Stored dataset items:
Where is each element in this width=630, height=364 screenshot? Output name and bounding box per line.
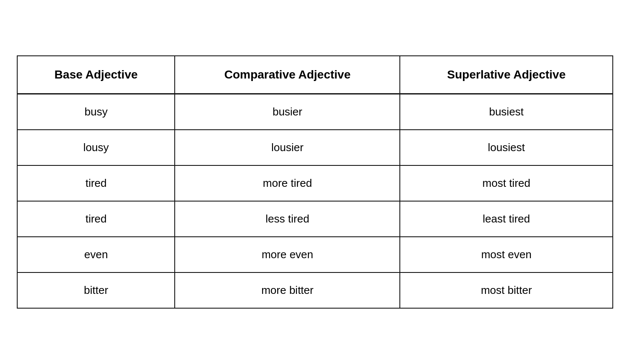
cell-comparative-1: lousier [175,130,400,165]
table-row: tiredmore tiredmost tired [17,165,613,201]
cell-comparative-4: more even [175,237,400,272]
table-row: bittermore bittermost bitter [17,272,613,308]
cell-base-3: tired [17,201,175,237]
table-row: tiredless tiredleast tired [17,201,613,237]
header-comparative-adjective: Comparative Adjective [175,56,400,94]
cell-comparative-2: more tired [175,165,400,201]
cell-superlative-0: busiest [400,94,613,130]
cell-comparative-5: more bitter [175,272,400,308]
cell-superlative-4: most even [400,237,613,272]
cell-base-4: even [17,237,175,272]
cell-base-2: tired [17,165,175,201]
header-base-adjective: Base Adjective [17,56,175,94]
cell-base-5: bitter [17,272,175,308]
table-row: busybusierbusiest [17,94,613,130]
cell-comparative-3: less tired [175,201,400,237]
table-row: evenmore evenmost even [17,237,613,272]
cell-base-0: busy [17,94,175,130]
table-row: lousylousierlousiest [17,130,613,165]
cell-superlative-5: most bitter [400,272,613,308]
cell-base-1: lousy [17,130,175,165]
cell-superlative-2: most tired [400,165,613,201]
cell-superlative-1: lousiest [400,130,613,165]
table-header-row: Base Adjective Comparative Adjective Sup… [17,56,613,94]
adjective-table-container: Base Adjective Comparative Adjective Sup… [17,55,613,309]
adjective-table: Base Adjective Comparative Adjective Sup… [17,55,613,309]
cell-superlative-3: least tired [400,201,613,237]
header-superlative-adjective: Superlative Adjective [400,56,613,94]
cell-comparative-0: busier [175,94,400,130]
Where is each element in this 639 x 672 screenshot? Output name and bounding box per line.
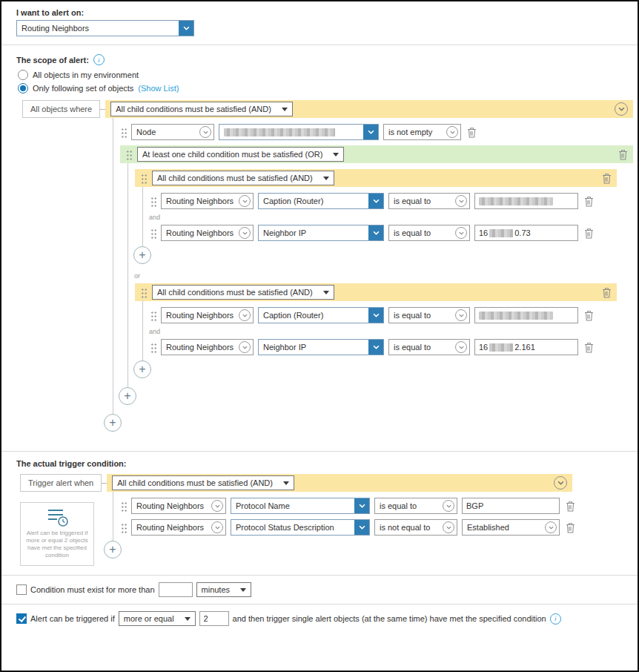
connector-line	[100, 109, 105, 110]
and-joiner: and	[148, 214, 167, 221]
add-condition-button[interactable]: +	[133, 360, 151, 378]
field-select[interactable]: Neighbor IP	[258, 225, 384, 241]
drag-handle-icon[interactable]	[150, 310, 156, 321]
trash-icon[interactable]	[566, 522, 575, 533]
chevron-down-icon	[179, 21, 193, 36]
condition-exist-label: Condition must exist for more than	[30, 585, 155, 594]
operator-select[interactable]: is not empty	[383, 124, 461, 140]
chevron-down-icon	[333, 153, 339, 159]
show-list-link[interactable]: (Show List)	[138, 84, 179, 93]
value-select[interactable]: Established	[462, 519, 560, 536]
operator-select[interactable]: is not equal to	[374, 519, 457, 536]
chevron-down-icon	[545, 521, 557, 533]
alert-config-panel: I want to alert on: Routing Neighbors Th…	[0, 0, 639, 672]
trash-icon[interactable]	[584, 310, 594, 321]
condition-row: Routing Neighbors Caption (Router) is eq…	[150, 193, 633, 209]
add-condition-button[interactable]: +	[119, 387, 136, 405]
field-select[interactable]: Protocol Status Description	[231, 519, 370, 536]
trigger-info-text: Alert can be triggered if more or equal …	[24, 530, 90, 559]
value-input[interactable]	[462, 498, 560, 514]
chevron-down-icon	[368, 194, 383, 208]
comparison-select[interactable]: more or equal	[119, 611, 196, 626]
drag-handle-icon[interactable]	[150, 228, 156, 239]
drag-handle-icon[interactable]	[140, 287, 147, 298]
chevron-down-icon	[240, 588, 246, 595]
info-icon[interactable]: i	[93, 54, 105, 65]
trigger-root-condition-select[interactable]: All child conditions must be satisfied (…	[112, 475, 294, 490]
redacted-value	[224, 128, 335, 136]
field-select[interactable]: Protocol Name	[231, 498, 370, 514]
minutes-unit-select[interactable]: minutes	[196, 582, 252, 597]
object-select[interactable]: Routing Neighbors	[161, 225, 254, 241]
drag-handle-icon[interactable]	[150, 196, 156, 207]
and-condition-select[interactable]: All child conditions must be satisfied (…	[152, 171, 334, 185]
trash-icon[interactable]	[602, 287, 612, 298]
trash-icon[interactable]	[584, 196, 594, 207]
condition-exist-checkbox[interactable]	[16, 584, 27, 595]
trigger-info-box: Alert can be triggered if more or equal …	[20, 502, 94, 566]
chevron-down-icon	[199, 126, 211, 138]
drag-handle-icon[interactable]	[120, 522, 127, 533]
drag-handle-icon[interactable]	[150, 342, 156, 353]
operator-select[interactable]: is equal to	[388, 339, 470, 355]
trigger-condition-icon	[44, 507, 70, 527]
field-select[interactable]: Node	[131, 124, 214, 140]
drag-handle-icon[interactable]	[120, 127, 127, 138]
trash-icon[interactable]	[467, 127, 477, 138]
drag-handle-icon[interactable]	[140, 173, 147, 184]
info-icon[interactable]: i	[550, 613, 561, 625]
trash-icon[interactable]	[602, 173, 612, 184]
add-condition-button[interactable]: +	[104, 541, 122, 559]
value-input[interactable]: 160.73	[474, 225, 578, 241]
minutes-input[interactable]	[159, 582, 193, 597]
chevron-down-icon	[443, 500, 454, 512]
divider	[1, 604, 638, 605]
radio-all-objects[interactable]	[18, 70, 28, 80]
field-select[interactable]: Caption (Router)	[258, 307, 384, 323]
chevron-down-icon	[446, 126, 458, 138]
operator-select[interactable]: is equal to	[388, 225, 470, 241]
operator-select[interactable]: is equal to	[388, 307, 470, 323]
alert-on-select[interactable]: Routing Neighbors	[16, 20, 194, 36]
chevron-down-icon	[443, 521, 454, 533]
trash-icon[interactable]	[584, 228, 594, 239]
trash-icon[interactable]	[566, 501, 575, 512]
node-value-select[interactable]	[219, 124, 379, 140]
and-condition-select[interactable]: All child conditions must be satisfied (…	[152, 285, 334, 300]
add-condition-button[interactable]: +	[104, 414, 122, 432]
scope-root-children: Node is not empty At least	[113, 118, 633, 432]
or-group-children: All child conditions must be satisfied (…	[128, 163, 633, 405]
drag-handle-icon[interactable]	[125, 149, 132, 160]
trigger-count-suffix: and then trigger single alert objects (a…	[233, 614, 546, 623]
value-input[interactable]	[474, 193, 578, 209]
trash-icon[interactable]	[584, 342, 594, 353]
operator-select[interactable]: is equal to	[388, 193, 470, 209]
collapse-chevron-icon[interactable]	[554, 476, 567, 490]
trigger-title: The actual trigger condition:	[1, 452, 638, 474]
object-select[interactable]: Routing Neighbors	[161, 193, 254, 209]
or-condition-select[interactable]: At least one child condition must be sat…	[137, 147, 344, 162]
drag-handle-icon[interactable]	[120, 501, 127, 512]
field-select[interactable]: Neighbor IP	[258, 339, 384, 355]
chevron-down-icon	[323, 291, 329, 297]
condition-row: Node is not empty	[120, 124, 633, 140]
trash-icon[interactable]	[618, 149, 628, 160]
object-select[interactable]: Routing Neighbors	[131, 519, 226, 536]
collapse-chevron-icon[interactable]	[615, 102, 628, 116]
value-input[interactable]: 162.161	[474, 339, 578, 355]
object-select[interactable]: Routing Neighbors	[161, 307, 254, 323]
field-select[interactable]: Caption (Router)	[258, 193, 384, 209]
add-condition-button[interactable]: +	[133, 246, 151, 264]
and-group-children: Routing Neighbors Caption (Router) is eq…	[142, 301, 633, 378]
count-input[interactable]	[199, 611, 229, 626]
operator-select[interactable]: is equal to	[374, 498, 457, 514]
scope-root-condition-select[interactable]: All child conditions must be satisfied (…	[110, 102, 293, 116]
object-select[interactable]: Routing Neighbors	[131, 498, 226, 514]
and-group: All child conditions must be satisfied (…	[135, 169, 633, 264]
connector-line	[102, 483, 107, 484]
chevron-down-icon	[455, 227, 467, 239]
trigger-count-checkbox[interactable]	[16, 613, 27, 624]
value-input[interactable]	[474, 307, 578, 323]
radio-subset-objects[interactable]	[18, 83, 28, 93]
object-select[interactable]: Routing Neighbors	[161, 339, 254, 355]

* [YOUR ASSIGNMENT]
Lines that contain the word "tired": how many are there in the data? Give the number and nothing else.

* [SOLUTION]
8